1. User taps “Buy 10 RELIANCE at ₹2,850” in the app → request hits API Gateway
2. Gateway checks: Is the user authenticated? Has this request been sent before (idempotency key)? Is the user within rate limits?
3. Gateway forwards to OMS. OMS validates: Does the user have enough cash? Is RELIANCE a valid symbol? Is the market open?
4. OMS persists the order in Postgres with status PENDING and blocks ₹28,500 from the user’s available balance (soft hold — money isn’t gone yet, just reserved)
5. OMS publishes an order.placed event to Kafka, partitioned by symbol
6. User gets back 202 Accepted with their orderId — they don’t wait for matching

Why Kafka between OMS and Matching Engine?

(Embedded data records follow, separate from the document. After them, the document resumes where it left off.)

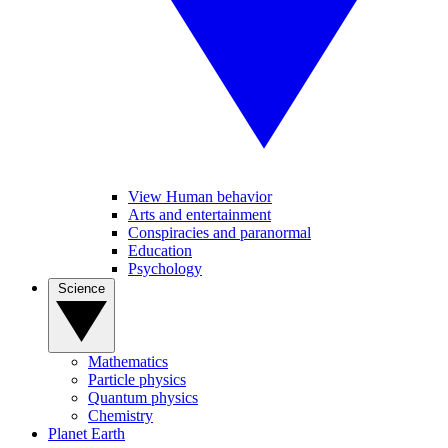
View Human behavior
Arts and entertainment
Conspiracies and paranormal
Education
Psychology
Science
Mathematics
Particle physics
Quantum physics
Chemistry
Planet Earth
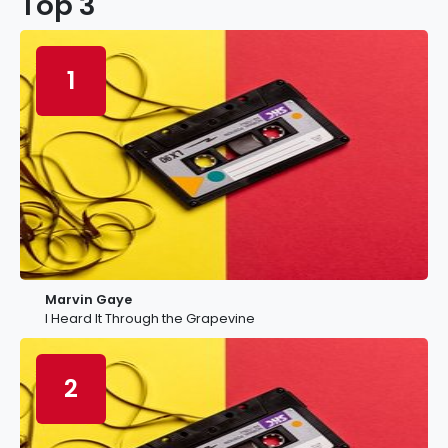
Top 3
1
Marvin Gaye
I Heard It Through the Grapevine
2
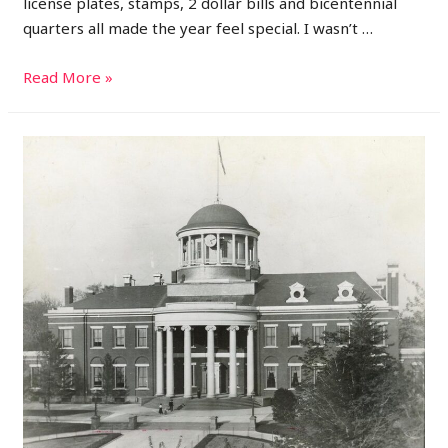
license plates, stamps, 2 dollar bills and bicentennial
quarters all made the year feel special. I wasn’t …
1976:
Read More »
A
Year
of
Celebration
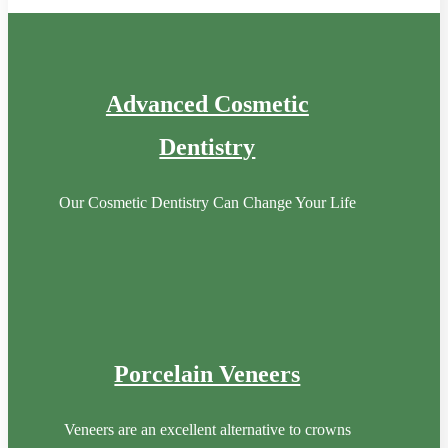
Advanced Cosmetic
Dentistry
Our Cosmetic Dentistry Can Change Your Life
Porcelain Veneers
Veneers are an excellent alternative to crowns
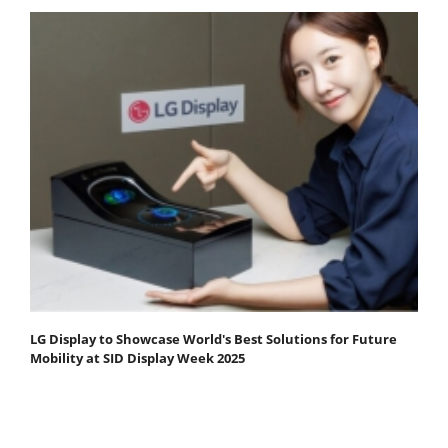
LG Display to Showcase World's Best Solutions for Future
Mobility at SID Display Week 2025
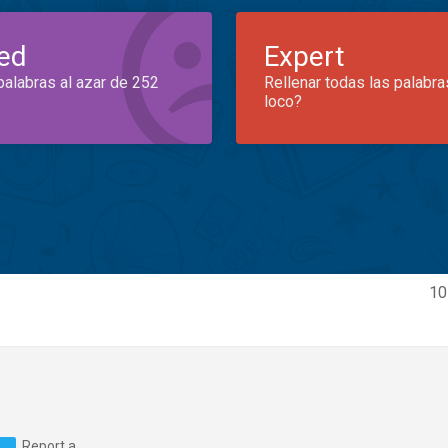
ed
Expert
palabras al azar de 252
Rellenar todas las palabra
loco?
10
Report a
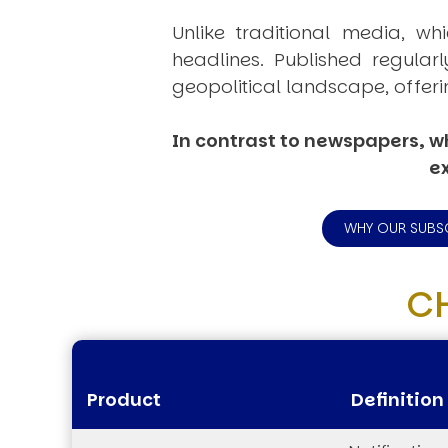
Unlike traditional media, wh
headlines. Published regular
geopolitical landscape, offeri
In contrast to newspapers, wh
ex
WHY OUR SUBS
C
Product
Definition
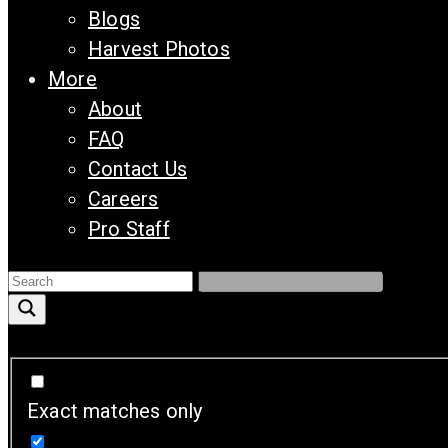
Blogs
Harvest Photos
More
About
FAQ
Contact Us
Careers
Pro Staff
Exact matches only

The matching engine processes orders one at a time per symbol. If OMS waited for matching synchronously, every order would block. Instead: OMS responds instantly (“accepted”), matching happens async. The user gets notified when their order fills.

Why partition by symbol?

All orders for RELIANCE must be matched in strict price-time order. Kafka guarantees ordering within a partition. So we put all RELIANCE orders in one partition → one consumer processes them sequentially → no distributed locks needed.

FR2: Show Users Their Transactions

Once orders are filled, users need to see their transaction history and portfolio. But here’s the tension: the write path (order placement) needs to be fast and consistent. The read path (portfolio, history) is 100x more frequent and can tolerate 1-2 seconds of staleness.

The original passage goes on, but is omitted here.